In answer to a question from moderator Robert Conti, a business administration major from Bethel Park and a senator on the student governmental affairs committee, Kempic called himself a “reluctant leader” who rose in the ranks because “other people tapped me.”
He said those who are focused on doing their best with the job they’re assigned may go higher faster than those who focus instead on what their next jobs may be.
“Be ambitious, but have restraint,” Kempic urged the Penn State audience.
Beside inclusiveness, the rest of Kempic’s philosophy includes active listening, knowing the difference between influencing a conversation and controlling it, and being responsible.
Being responsible includes being able to maintain a budget.
“Everyone lives by a budget,” the Columbia Gas CEO said. “You have to hit your budget.”
Kempic attained an associate engineering degree in solar heating and cooling before moving on to earn computer and information science degrees from the University of Pittsburgh and a juris doctorate from Capital University in Ohio.
He said Penn State-Fayette prepared him for the education that would follow, as well as the work he’s done that started out in 1979 with his midnight-to-8 a.m. shift as a dispatcher at Columbia Gas in Uniontown.
He learned to be “humble and hungry to learn and hungry to do work,” he told a full house in the student center at the Williams Building.
It was part of a transition from a family of coal miners and supermarket employees, including his father who was assistant manager at the old Thorofare along Morgantown Street and his aunt Martha Kempic, a former clerk and cashier there who was in the audience Wednesday for his Penn State conversation.
“My parents never went to college, but the instilled in me the need to go to college,” Mark Kempic said. “The coal industry was leaving, the steel industry was leaving.
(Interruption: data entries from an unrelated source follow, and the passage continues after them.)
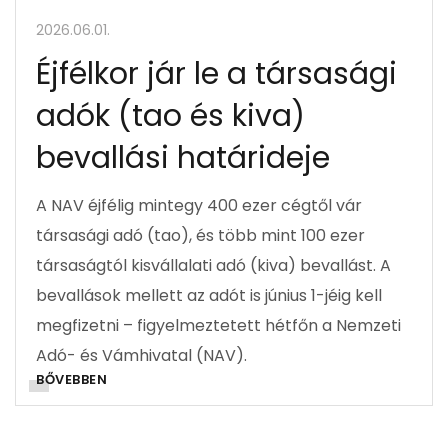
2026.06.01.
Éjfélkor jár le a társasági
adók (tao és kiva)
bevallási határideje
A NAV éjfélig mintegy 400 ezer cégtől vár
társasági adó (tao), és több mint 100 ezer
társaságtól kisvállalati adó (kiva) bevallást. A
bevallások mellett az adót is június 1-jéig kell
megfizetni – figyelmeztetett hétfőn a Nemzeti
Adó- és Vámhivatal (NAV).
BŐVEBBEN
There weren’t a lot of jobs around. I didn’t know what I wanted to do with my life.”
Then came a meeting with the area manager for Columbia Gas. He invited Kempic, who as a junior at Laurel Highlands High School delivered the Herald-Standard, into his home during a rain storm.
The conversation there steered young Kempic away from a plan to go into the Army, and toward a school that challenged him beyond his previous lessons at old St. Mary’s School in Uniontown and Laurel Highlands High School.
“It provided me with a practical education,” Kempic recalled. “I came here and there were a lot of very bright people.”
Other advice he had during an hourlong conversation included the need for networking, for developing effective relationships and for being “very careful” about your social media.
“If you post something out there, it will be out there forever,” the Columbia Gas CEO reminded his audience.
Penn State-Fayette CEO Conversations series is designed to give audiences an opportunity to hear from and talk with key individuals in the local, regional, and national business communities about business, entrepreneurship, and leadership.
The talks are free of charge and open to the public. The next scheduled CEO Conversation is with Alexander “Nick” Nichols, retired chief operating officer for the Eastern Minority Supplier Development Council and past CEO of the Western Pennsylvania Minority Supplier Development Council.